Errors and successes

“I suggested increasing the yield per hectare to my father Joseph, and in 1979 we reached shameful values. I realised that we were going down the wrong road and that my father was right: little and better.” Today he picks 250-500g of grapes per plant, which don’t even make one bottle. Also from the book of errors, “I decided to introduce steel vats and cold technology. He quickly regretted it: I sold the steel vats while I was still paying off the loan I took out to buy them.” Without forgetting the famous episode of his first experiment in a terracotta amphora, when Joško found the container empty because he hadn’t thought of lining the inside with beeswax, like he does today.

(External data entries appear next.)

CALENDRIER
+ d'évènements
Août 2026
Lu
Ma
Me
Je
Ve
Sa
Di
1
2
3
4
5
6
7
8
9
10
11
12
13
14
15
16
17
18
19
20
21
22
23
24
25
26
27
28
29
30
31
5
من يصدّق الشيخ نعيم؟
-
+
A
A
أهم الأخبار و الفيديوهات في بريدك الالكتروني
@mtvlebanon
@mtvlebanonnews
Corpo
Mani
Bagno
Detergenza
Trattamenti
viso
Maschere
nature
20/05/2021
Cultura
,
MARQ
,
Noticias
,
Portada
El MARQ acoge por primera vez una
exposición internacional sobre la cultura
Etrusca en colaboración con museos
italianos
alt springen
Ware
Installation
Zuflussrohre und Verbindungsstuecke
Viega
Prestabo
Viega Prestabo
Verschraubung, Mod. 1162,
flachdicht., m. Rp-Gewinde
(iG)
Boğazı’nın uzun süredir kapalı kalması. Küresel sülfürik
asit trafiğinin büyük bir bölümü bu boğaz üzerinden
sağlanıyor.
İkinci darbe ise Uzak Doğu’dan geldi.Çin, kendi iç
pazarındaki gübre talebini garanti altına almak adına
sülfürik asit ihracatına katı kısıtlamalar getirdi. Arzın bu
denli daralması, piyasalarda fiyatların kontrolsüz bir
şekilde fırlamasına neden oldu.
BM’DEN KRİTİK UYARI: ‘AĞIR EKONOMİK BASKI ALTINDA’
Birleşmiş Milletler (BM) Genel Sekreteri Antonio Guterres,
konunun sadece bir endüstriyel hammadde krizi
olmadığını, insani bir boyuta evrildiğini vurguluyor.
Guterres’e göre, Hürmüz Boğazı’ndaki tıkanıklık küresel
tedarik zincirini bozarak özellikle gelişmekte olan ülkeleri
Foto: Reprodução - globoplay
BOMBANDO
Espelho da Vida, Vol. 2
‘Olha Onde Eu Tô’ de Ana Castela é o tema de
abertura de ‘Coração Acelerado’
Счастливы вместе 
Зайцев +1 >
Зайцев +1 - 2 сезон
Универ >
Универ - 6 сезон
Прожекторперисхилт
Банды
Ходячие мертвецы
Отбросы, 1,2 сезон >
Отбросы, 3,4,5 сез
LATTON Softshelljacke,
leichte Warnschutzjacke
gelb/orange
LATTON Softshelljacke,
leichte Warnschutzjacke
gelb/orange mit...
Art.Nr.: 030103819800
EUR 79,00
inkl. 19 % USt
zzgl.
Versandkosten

The latest vintage of Breg

Meanwhile, we sip an intensely-golden wine which ripples in a crystal glass made for Joško by the master glassmaker Massimo Lunardon. It is the Breg 2009, Chardonnay, Sauvignon, Pinot Grigio and Riesling Italico. It is a symbol of the winery, complex and intense, to be enjoyed before it all goes. In fact, Joško has uprooted all the international varieties and will devote himself exclusively to Ribolla Gialla (for whites) and Pignolo (for reds). Then we drank the Breg up to the 2012 vintage, which will be sold in 2020. “So I can achieve my dream of producing only Ribolla, which I have grown since I met Veronelli in 1982.”

Ribolla Gialla, a symphony of aromas and flavours

As unbiased drinkers, we can bear witness to the fact that, apart from ideologies against international varieties, Ribolla Gialla has a certain elegance, an austere and intriguing expressiveness and alternation of themes that the most intense and symphonic Breg doesn’t have. It’s a bit like comparing Beethoven’s Third Symphony with Bach’s Goldberg Variations. There is a right moment for both of them.